総武線快速 逗子行き

@malu8756

たった一話。

 家族のもとを離れ、ひとり暮らしを始めて2年がたつ。母方の実家が千葉にあるから、母親はよく関東へ遊びに来てくれた。今回も、母親が「鎌倉を旅する」と言って、わざわざ愛媛からやってきていた。今日はその最終日で、夕方の便で愛媛に帰るという。


 大きな鉛色のスーツケースをよっせと電車に乗せるとともに、青色の総武線快速は走りだした。あまりにも晴れ過ぎた真っ青な空が動き出す。見慣れた駅の広告は、あっという間に見えなくなった。
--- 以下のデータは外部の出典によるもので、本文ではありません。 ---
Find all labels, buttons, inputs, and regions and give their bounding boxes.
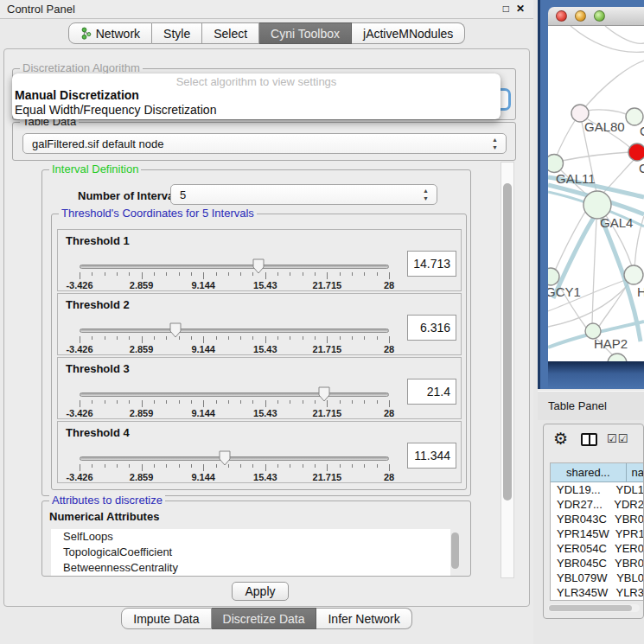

「次はツダヌマ、ツダヌマです。お出口は左側です。」車内アナウンスが流れる。いつもは電車の景色なんて気にしないけれど、今日ばかりは母親との別れを早める残酷なマシーンのように見えた。母親と故郷に帰りたい、そう願っても総武線は無情に速度を上げてゆく。
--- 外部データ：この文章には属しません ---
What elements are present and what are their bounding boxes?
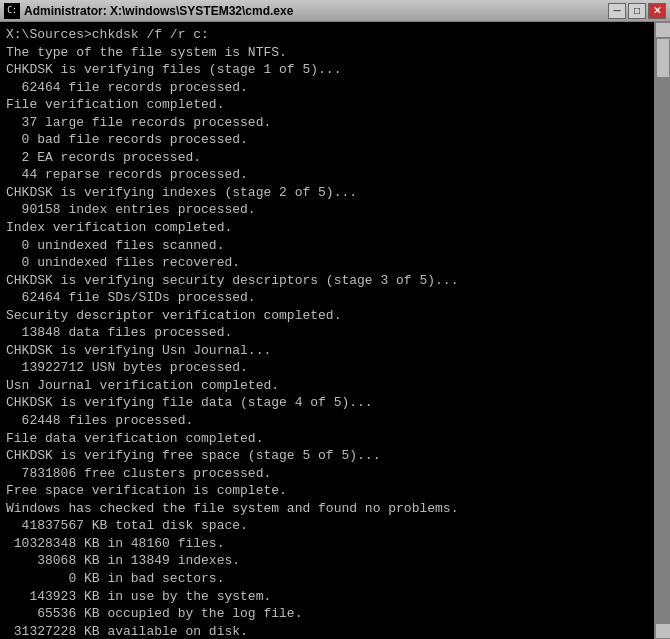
- console-line: Windows has checked the file system and …: [6, 500, 646, 518]
- console-line: CHKDSK is verifying free space (stage 5 …: [6, 447, 646, 465]
- scroll-up-arrow[interactable]: ▲: [655, 22, 671, 38]
- window-controls: ─ □ ✕: [608, 3, 666, 19]
- scrollbar-thumb[interactable]: [656, 38, 670, 78]
- console-line: CHKDSK is verifying Usn Journal...: [6, 342, 646, 360]
- scrollbar[interactable]: ▲ ▼: [654, 22, 670, 639]
- console-line: The type of the file system is NTFS.: [6, 44, 646, 62]
- cmd-icon: C:: [4, 3, 20, 19]
- console-line: 38068 KB in 13849 indexes.: [6, 552, 646, 570]
- title-bar: C: Administrator: X:\windows\SYSTEM32\cm…: [0, 0, 670, 22]
- console-line: 0 unindexed files recovered.: [6, 254, 646, 272]
- title-bar-text: Administrator: X:\windows\SYSTEM32\cmd.e…: [24, 4, 293, 18]
- console-line: Index verification completed.: [6, 219, 646, 237]
- console-line: 13848 data files processed.: [6, 324, 646, 342]
- console-window: X:\Sources>chkdsk /f /r c:The type of th…: [0, 22, 670, 639]
- console-line: 10328348 KB in 48160 files.: [6, 535, 646, 553]
- console-line: 62464 file records processed.: [6, 79, 646, 97]
- console-line: 0 KB in bad sectors.: [6, 570, 646, 588]
- minimize-button[interactable]: ─: [608, 3, 626, 19]
- console-line: 37 large file records processed.: [6, 114, 646, 132]
- console-line: CHKDSK is verifying indexes (stage 2 of …: [6, 184, 646, 202]
- console-line: 41837567 KB total disk space.: [6, 517, 646, 535]
- console-line: Free space verification is complete.: [6, 482, 646, 500]
- console-line: File data verification completed.: [6, 430, 646, 448]
- console-line: 0 bad file records processed.: [6, 131, 646, 149]
- console-output: X:\Sources>chkdsk /f /r c:The type of th…: [6, 26, 664, 639]
- console-line: CHKDSK is verifying security descriptors…: [6, 272, 646, 290]
- console-line: 62448 files processed.: [6, 412, 646, 430]
- console-line: 44 reparse records processed.: [6, 166, 646, 184]
- title-bar-left: C: Administrator: X:\windows\SYSTEM32\cm…: [4, 3, 293, 19]
- maximize-button[interactable]: □: [628, 3, 646, 19]
- console-line: X:\Sources>chkdsk /f /r c:: [6, 26, 646, 44]
- close-button[interactable]: ✕: [648, 3, 666, 19]
- console-line: CHKDSK is verifying file data (stage 4 o…: [6, 394, 646, 412]
- console-line: 7831806 free clusters processed.: [6, 465, 646, 483]
- console-line: 62464 file SDs/SIDs processed.: [6, 289, 646, 307]
- console-line: CHKDSK is verifying files (stage 1 of 5)…: [6, 61, 646, 79]
- console-line: 13922712 USN bytes processed.: [6, 359, 646, 377]
- scrollbar-track[interactable]: [655, 38, 670, 623]
- console-line: Security descriptor verification complet…: [6, 307, 646, 325]
- console-line: 143923 KB in use by the system.: [6, 588, 646, 606]
- console-line: 0 unindexed files scanned.: [6, 237, 646, 255]
- console-line: 65536 KB occupied by the log file.: [6, 605, 646, 623]
- console-line: Usn Journal verification completed.: [6, 377, 646, 395]
- scroll-down-arrow[interactable]: ▼: [655, 623, 671, 639]
- console-line: 90158 index entries processed.: [6, 201, 646, 219]
- console-line: 31327228 KB available on disk.: [6, 623, 646, 639]
- console-line: 2 EA records processed.: [6, 149, 646, 167]
- console-line: File verification completed.: [6, 96, 646, 114]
 その間、母親とは他愛もない話をした。地元のスーパーでとうもろこしが大安売りしていた話。いとこのリュウヘイがやっと高校を卒業した話。実家の玄関にいつも蝉が死んでいる話。向かいの席に有名なブランドの靴を履いた男が、彼女らしき人と一緒に舟をこいでいる。次の駅をアナウンスする電光掲示板をちらちら見ながら、母親の話を聞く私とは大違いだ。自分の大切な人との別れが来るか来ないかで、人間はこんなにも変わってしまうんだな。


「次は、キンシチョウ、キンシチョウです。お出口は右側です。」

 あと数分で別れがやってくる。母親がそのアナウンスを聞いて、急に泣き真似を始める。「ミナ、元気にしているんだよ。また帰っておいでね。」母親が私の頭をなでる。「あんた、頭熱いわね。」「え、熱いの?w うん、帰るよ。」

 電車が速度を落とし始めた。見慣れたキンシチョウ駅の風景が見える。


 電車が止まり、ドアが「ピンポン」という音とともに開く。直前にあれやこれやと詰め込んで太くなったトートバックを引き寄せ、立ち上がった。母親もドアの前まで来てくれた。母親に手を振っていると、また「ピンポン」という音がしてドアが閉まった。電車のドアが開いてから閉じるまでは意外に短い。別れを惜しんでいる時間なんてなかった。さっきまで隣の座席で会話を楽しんでいた親子は、電車の薄いけど頑丈なドアに隔たれた。私はとりあえず動かなければと、目の前にあった階段をスタスタと下りた。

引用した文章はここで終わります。